Esse tipo de feminicídio é o mais comum no Brasil, ao contrário de outros países da América Latina, em que a violência contra a mulher é praticada por desconhecidos, geralmente com a presença de violência sexual.

Além dos altos índices de homicídio de mulheres, existem ainda muitos casos de estupro e lesão corporal gerada por violência doméstica.

Menosprezo ou discriminação contra a condição da mulher

Quando o crime resulta da discriminação de gênero, manifestada pela misoginia e pela objetificação da mulher, geralmente com a presença de violência sexual.

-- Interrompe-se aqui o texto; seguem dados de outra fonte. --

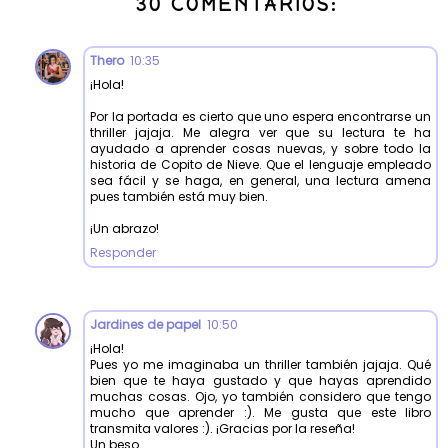
30 COMENTARIOS:
Thero
10:35
¡Hola!
Por la portada es cierto que uno espera encontrarse un
thriller jajaja. Me alegra ver que su lectura te ha
ayudado a aprender cosas nuevas, y sobre todo la
historia de Copito de Nieve. Que el lenguaje empleado
sea fácil y se haga, en general, una lectura amena
pues también está muy bien.
¡Un abrazo!
Responder
Jardines de papel
10:50
¡Hola!
Pues yo me imaginaba un thriller también jajaja. Qué
bien que te haya gustado y que hayas aprendido
muchas cosas. Ojo, yo también considero que tengo
mucho que aprender :). Me gusta que este libro
transmita valores :). ¡Gracias por la reseña!
Un beso.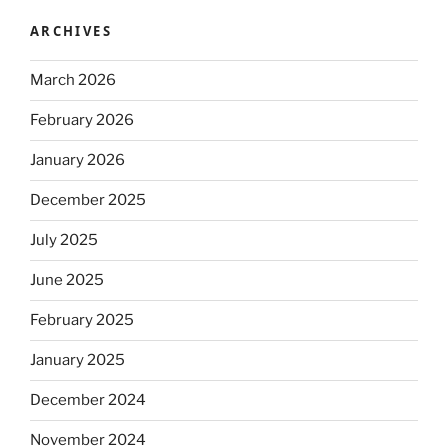
ARCHIVES
March 2026
February 2026
January 2026
December 2025
July 2025
June 2025
February 2025
January 2025
December 2024
November 2024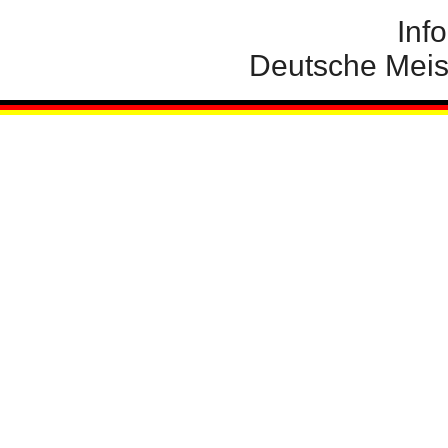
Inf
Deutsche Meis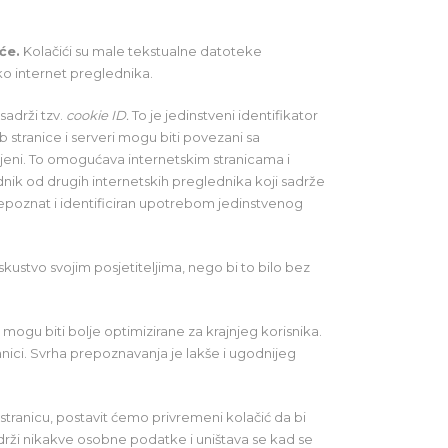
će.
Kolačići su male tekstualne datoteke
ko internet preglednika.
sadrži tzv.
cookie ID.
To je jedinstveni identifikator
b stranice i serveri mogu biti povezani sa
eni. To omogućava internetskim stranicama i
lednik od drugih internetskih preglednika koji sadrže
epoznat i identificiran upotrebom jedinstvenog
kustvo svojim posjetiteljima, nego bi to bilo bez
mogu biti bolje optimizirane za krajnjeg korisnika.
ci. Svrha prepoznavanja je lakše i ugodnijeg
b stranicu, postavit ćemo privremeni kolačić da bi
 sadrži nikakve osobne podatke i uništava se kad se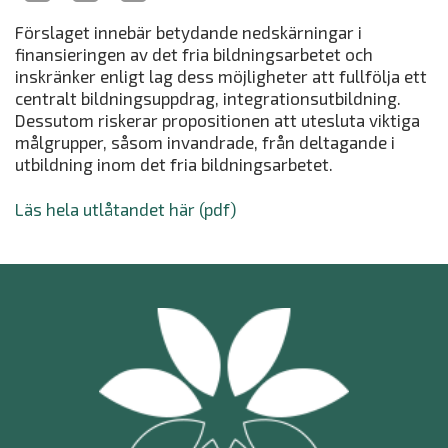
Förslaget innebär betydande nedskärningar i
finansieringen av det fria bildningsarbetet och
inskränker enligt lag dess möjligheter att fullfölja ett
centralt bildningsuppdrag, integrationsutbildning.
Dessutom riskerar propositionen att utesluta viktiga
målgrupper, såsom invandrade, från deltagande i
utbildning inom det fria bildningsarbetet.
Läs hela utlåtandet här (pdf)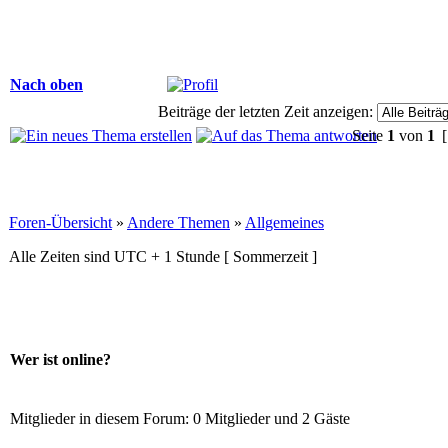
Nach oben
Beiträge der letzten Zeit anzeigen:
Seite
1
von
1
[
Foren-Übersicht
»
Andere Themen
»
Allgemeines
Alle Zeiten sind UTC + 1 Stunde [ Sommerzeit ]
Wer ist online?
Mitglieder in diesem Forum: 0 Mitglieder und 2 Gäste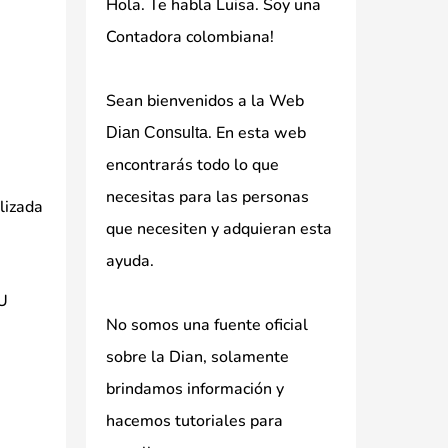
Hola. Te habla Luisa. Soy una
Contadora colombiana!
Sean bienvenidos a la Web
. En esta web
Dian Consulta
encontrarás todo lo que
necesitas para las personas
ilizada
que necesiten y adquieran esta
ayuda.
IU
No somos una fuente oficial
sobre la Dian, solamente
brindamos información y
hacemos tutoriales para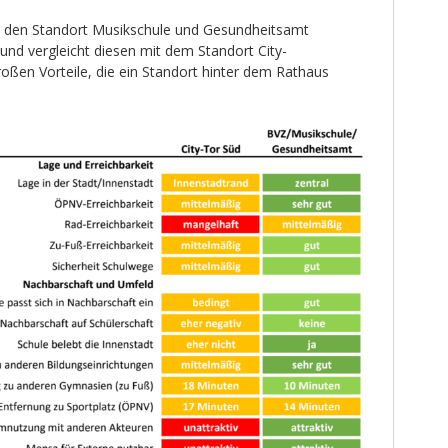
 den Standort Musikschule und Gesundheitsamt
d vergleicht diesen mit dem Standort City-
roßen Vorteile, die ein Standort hinter dem Rathaus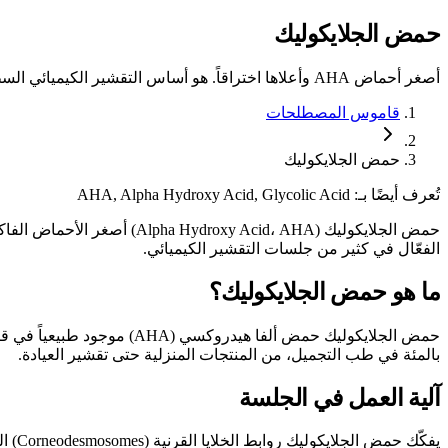
حمض
الجلايكوليك
أصغر أحماض AHA وأعلاها اختراقاً. هو أساس التقشير الكيميائي السطحي.
قاموس المصطلحات
حمض الجلايكوليك
تُعرف أيضًا بـ:
AHA, Alpha Hydroxy Acid, Glycolic Acid
حمض الجلايكوليك ( Acid، AHA
الفعّال في كثير من جلسات التقشير الكيميائي.
ما هو حمض الجلايكوليك؟
بالمئة في طب التجميل، من المنتجات المنزلية حتى تقشير العيادة.
آلية العمل في الجلسة
يفكّ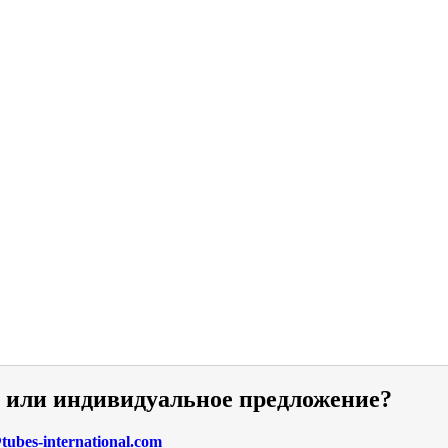
и или индивидуальное предложение?
ubes-international.com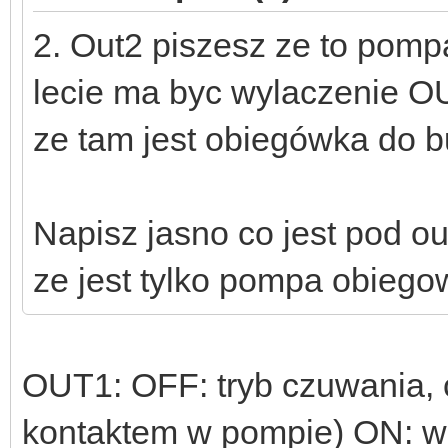
2. Out2 piszesz ze to pompa
lecie ma byc wylaczenie O
ze tam jest obiegówka do b
Napisz jasno co jest pod ou
ze jest tylko pompa obieg
OUT1: OFF: tryb czuwania, ch
kontaktem w pompie) ON: w 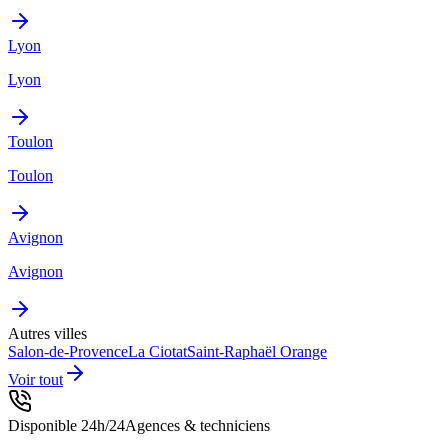
Lyon
Lyon
Toulon
Toulon
Avignon
Avignon
Autres villes
Salon-de-Provence
La Ciotat
Saint-Raphaël
Orange
Voir tout
Disponible 24h/24
Agences & techniciens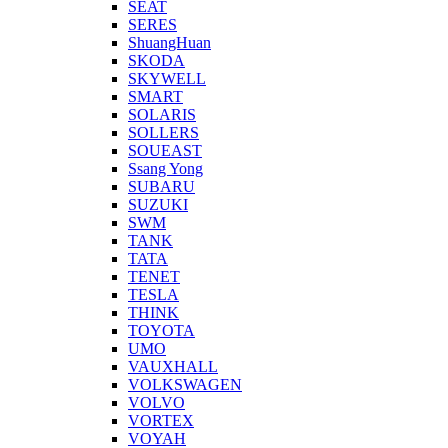
SEAT
SERES
ShuangHuan
SKODA
SKYWELL
SMART
SOLARIS
SOLLERS
SOUEAST
Ssang Yong
SUBARU
SUZUKI
SWM
TANK
TATA
TENET
TESLA
THINK
TOYOTA
UMO
VAUXHALL
VOLKSWAGEN
VOLVO
VORTEX
VOYAH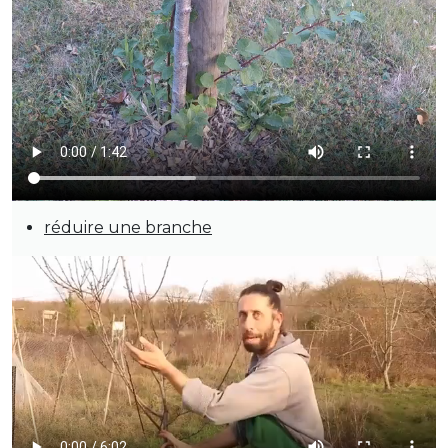
réduire une branche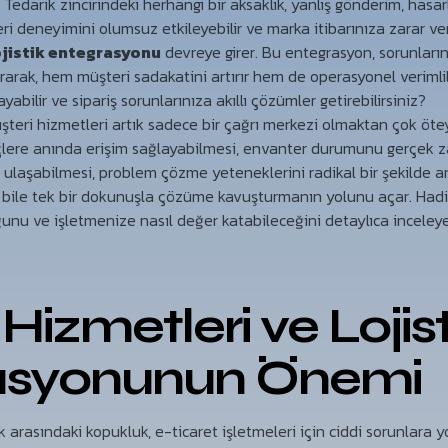
. Tedarik zincirindeki herhangi bir aksaklık, yanlış gönderim, hasa
eri deneyimini olumsuz etkileyebilir ve marka itibarınıza zarar ver
ojistik entegrasyonu
devreye girer. Bu entegrasyon, sorunlar
rarak, hem müşteri sadakatini artırır hem de operasyonel verimlil
abilir ve sipariş sorunlarınıza akıllı çözümler getirebilirsiniz?
eri hizmetleri artık sadece bir çağrı merkezi olmaktan çok ötey
üreçlere anında erişim sağlayabilmesi, envanter durumunu gerçek 
 ulaşabilmesi, problem çözme yeteneklerini radikal bir şekilde art
nı bile tek bir dokunuşla çözüme kavuşturmanın yolunu açar. Had
unu ve işletmenize nasıl değer katabileceğini detaylıca inceleye
Hizmetleri ve Lojist
asyonunun Önemi
k arasındaki kopukluk, e-ticaret işletmeleri için ciddi sorunlara yo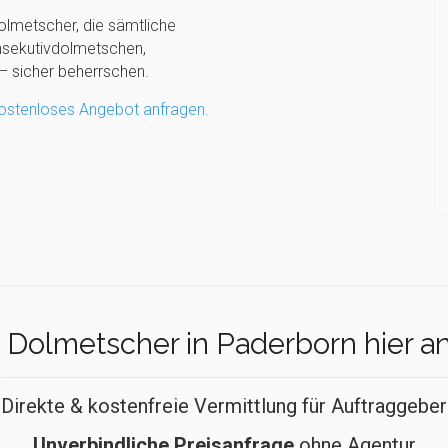
olmetscher, die sämtliche
sekutivdolmetschen,
 sicher beherrschen.
kostenloses Angebot anfragen.
Dolmetscher in Paderborn hier a
Direkte & kostenfreie Vermittlung für Auftraggeber
Unverbindliche Preisanfrage
ohne Agentur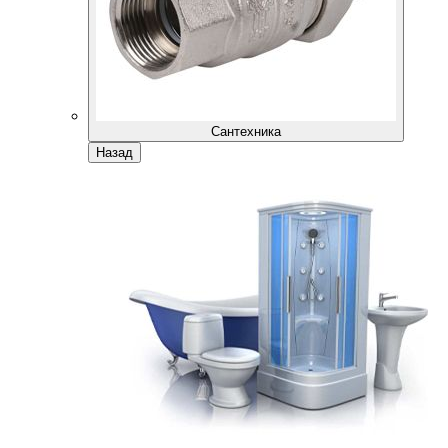
Сантехника
Назад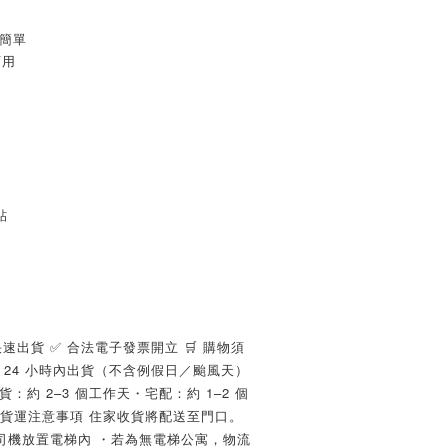
工簡單
可用
貼
快速出貨 ✅ 合法電子發票開立 🛒 購物須
後 24 小時內出貨（不含例假日／颱風天）
貨：約 2–3 個工作天・宅配：約 1–2 個
 貨運注意事項 住家收貨將配送至門口。
司機放置電梯內 ・若為無電梯公寓，物流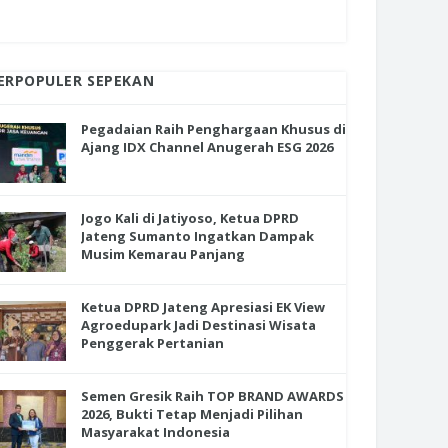
ERPOPULER SEPEKAN
Pegadaian Raih Penghargaan Khusus di
Ajang IDX Channel Anugerah ESG 2026
Jogo Kali di Jatiyoso, Ketua DPRD
Jateng Sumanto Ingatkan Dampak
Musim Kemarau Panjang
Ketua DPRD Jateng Apresiasi EK View
Agroedupark Jadi Destinasi Wisata
Penggerak Pertanian
Semen Gresik Raih TOP BRAND AWARDS
2026, Bukti Tetap Menjadi Pilihan
Masyarakat Indonesia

Piauí cresce o número de denúncias no Salve Maria 

Mais mulheres vítimas de violência doméstica acionaram o aplicativo Salve Maria no primeiro semestre de 2020, quando comparado ao primeiro semestre de 2019, aponta o 4º Boletim de Ocorrências de Violência Contra a Mulher, divulgado pela Secretaria Estadual de Segurança Pública. O Piauí já registra, somente no ano de 2020, 16 vítimas de femicídio, sendo que 13 ocorreram no primeiro semestre do ano. 

Foto: Polícia CivilFeminicídio

Como denunciar

Em casos flagrantes de violência sexual, o 190, da Polícia Militar, é o melhor número para ligar e denunciar a agressão. Policiais militares em patrulhamento também podem ser acionados. O Ligue 180 também recebe denúncias, mas não casos em flagrante, de violência doméstica, além de orientar e encaminhar o melhor serviço de acolhimento na cidade da vítima.

O Piauí também conta com o aplicativo Salve Maria para receber denúncias.